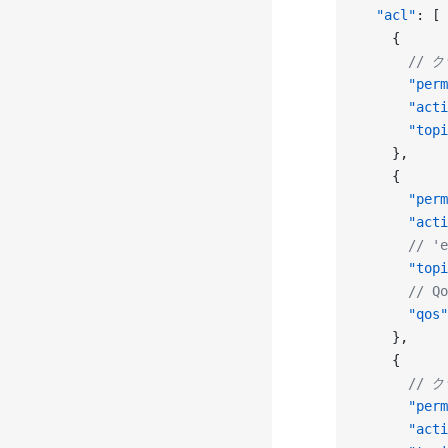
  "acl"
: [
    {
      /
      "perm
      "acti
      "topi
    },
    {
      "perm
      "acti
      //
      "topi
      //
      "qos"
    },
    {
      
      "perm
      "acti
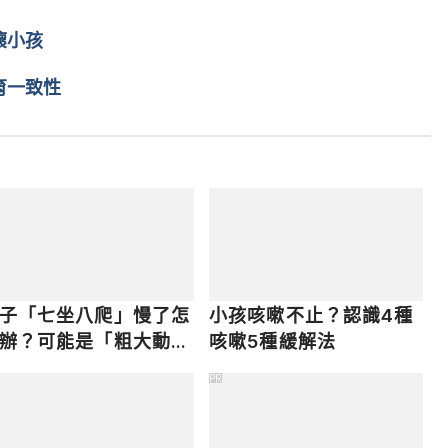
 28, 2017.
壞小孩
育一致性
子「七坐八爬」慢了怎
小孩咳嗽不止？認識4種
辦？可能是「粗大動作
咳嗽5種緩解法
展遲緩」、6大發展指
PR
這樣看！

====================

▸ **PROBLEM**
Every record should be duplicated exactly, though any picture in it must be left out.

▸ **ANSWER TO THIS TASK**
  "acl"
: [
    {
      /
      "perm
      "acti
      "topi
    },
    {
      "perm
      "acti
      //
      "topi
      //
      "qos"
    },
    {
      
      "perm
      "acti
 28, 2017.
壞小孩
育一致性
子「七坐八爬」慢了怎
小孩咳嗽不止？認識4種
辦？可能是「粗大動作
咳嗽5種緩解法
展遲緩」、6大發展指
PR
這樣看！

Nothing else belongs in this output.